How’s this for a first blog post?
A woman laughs at a baby that has just died in her arms. Behind her a soldier is slumped on the floor, his brain splattered across the bottom of the wall. Close by, the woman’s abusive lover is shuffling on his knees, his arms stretched out in front of him reaching desperately for the touch of her body. He is blind. His eyes were sucked out by the soldier, who swallowed them and then raped this rapist using first a gun and then a part of his own body, and then stuck the gun in his gob and pulled the trigger. Later the woman buries the baby in a hole in the floor, and then leaves the room to hunt for food. While she is out her blind lover eats the dead child and shortly after that he, too, dies. The woman returns. She is humming and singing. She sits down, swinging her legs, gazing out at the emptiness.

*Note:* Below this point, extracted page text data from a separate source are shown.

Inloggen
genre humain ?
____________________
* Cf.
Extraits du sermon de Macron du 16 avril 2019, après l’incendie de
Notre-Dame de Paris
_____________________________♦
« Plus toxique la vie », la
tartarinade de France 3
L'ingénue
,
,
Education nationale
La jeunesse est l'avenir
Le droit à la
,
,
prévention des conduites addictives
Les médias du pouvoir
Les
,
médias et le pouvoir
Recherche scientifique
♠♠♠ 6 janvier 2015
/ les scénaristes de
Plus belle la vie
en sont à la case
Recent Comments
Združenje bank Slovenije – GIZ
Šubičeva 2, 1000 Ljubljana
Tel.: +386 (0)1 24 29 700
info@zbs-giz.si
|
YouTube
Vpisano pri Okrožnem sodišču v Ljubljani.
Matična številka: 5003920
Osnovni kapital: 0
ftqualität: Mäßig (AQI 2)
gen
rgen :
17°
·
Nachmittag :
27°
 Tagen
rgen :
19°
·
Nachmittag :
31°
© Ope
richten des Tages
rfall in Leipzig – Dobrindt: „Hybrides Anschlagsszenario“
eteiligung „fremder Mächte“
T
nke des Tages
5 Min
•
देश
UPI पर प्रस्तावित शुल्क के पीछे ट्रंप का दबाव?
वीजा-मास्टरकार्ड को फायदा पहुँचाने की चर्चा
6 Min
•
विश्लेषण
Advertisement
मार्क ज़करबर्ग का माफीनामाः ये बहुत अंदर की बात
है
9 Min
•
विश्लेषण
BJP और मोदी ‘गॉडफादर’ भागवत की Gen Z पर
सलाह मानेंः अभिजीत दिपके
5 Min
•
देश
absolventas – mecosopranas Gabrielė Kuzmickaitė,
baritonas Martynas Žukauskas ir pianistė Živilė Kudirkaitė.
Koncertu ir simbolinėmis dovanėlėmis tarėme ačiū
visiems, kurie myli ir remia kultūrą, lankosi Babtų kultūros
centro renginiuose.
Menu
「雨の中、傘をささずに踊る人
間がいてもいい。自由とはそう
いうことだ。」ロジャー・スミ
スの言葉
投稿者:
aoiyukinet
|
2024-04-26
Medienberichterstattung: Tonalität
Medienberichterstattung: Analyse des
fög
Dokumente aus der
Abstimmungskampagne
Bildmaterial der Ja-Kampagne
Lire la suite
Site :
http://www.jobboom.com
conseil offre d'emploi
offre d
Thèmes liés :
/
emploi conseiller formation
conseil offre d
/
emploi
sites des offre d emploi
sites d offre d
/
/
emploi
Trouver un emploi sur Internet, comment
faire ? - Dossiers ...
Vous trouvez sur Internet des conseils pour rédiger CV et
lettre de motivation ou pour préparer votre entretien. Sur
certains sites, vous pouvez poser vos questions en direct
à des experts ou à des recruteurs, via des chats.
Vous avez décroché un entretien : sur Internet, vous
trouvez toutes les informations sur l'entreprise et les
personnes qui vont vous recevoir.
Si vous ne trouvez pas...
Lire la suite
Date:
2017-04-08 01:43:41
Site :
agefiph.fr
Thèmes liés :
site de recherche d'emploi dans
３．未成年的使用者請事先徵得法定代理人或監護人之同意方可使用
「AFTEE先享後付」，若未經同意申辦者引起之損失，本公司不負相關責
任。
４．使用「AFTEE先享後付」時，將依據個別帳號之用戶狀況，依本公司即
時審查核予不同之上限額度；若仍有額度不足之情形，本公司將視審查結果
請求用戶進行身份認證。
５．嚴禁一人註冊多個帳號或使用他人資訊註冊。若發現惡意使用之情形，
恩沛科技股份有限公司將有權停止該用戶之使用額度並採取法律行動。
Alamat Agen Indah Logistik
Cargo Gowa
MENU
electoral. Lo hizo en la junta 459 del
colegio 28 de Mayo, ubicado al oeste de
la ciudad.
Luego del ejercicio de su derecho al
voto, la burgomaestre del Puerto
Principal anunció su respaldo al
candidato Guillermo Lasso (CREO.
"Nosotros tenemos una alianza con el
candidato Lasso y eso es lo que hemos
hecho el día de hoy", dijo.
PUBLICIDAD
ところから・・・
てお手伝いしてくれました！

This is how Blasted, written by the late Sarah Kane, ends. The play is a hopeless reflection on war; its achievement is to show the truly miserable detail of conflict and how acts of great violence are within us all. The individual quest for survival will in the end always defeat our dreamy desire to be humane…
Lara Pawson, whose blog opens with this post, is a talented journalist and an alumnus of the Wolfson Press Fellowship Programme which I run. She’s a specialist on Africa (especially Angola) and has seen some horrible things in her time. And she’s good at telling it as it is. I’ve been encouraging her to start blogging because I thought she’d be good at it. Looks like I was right.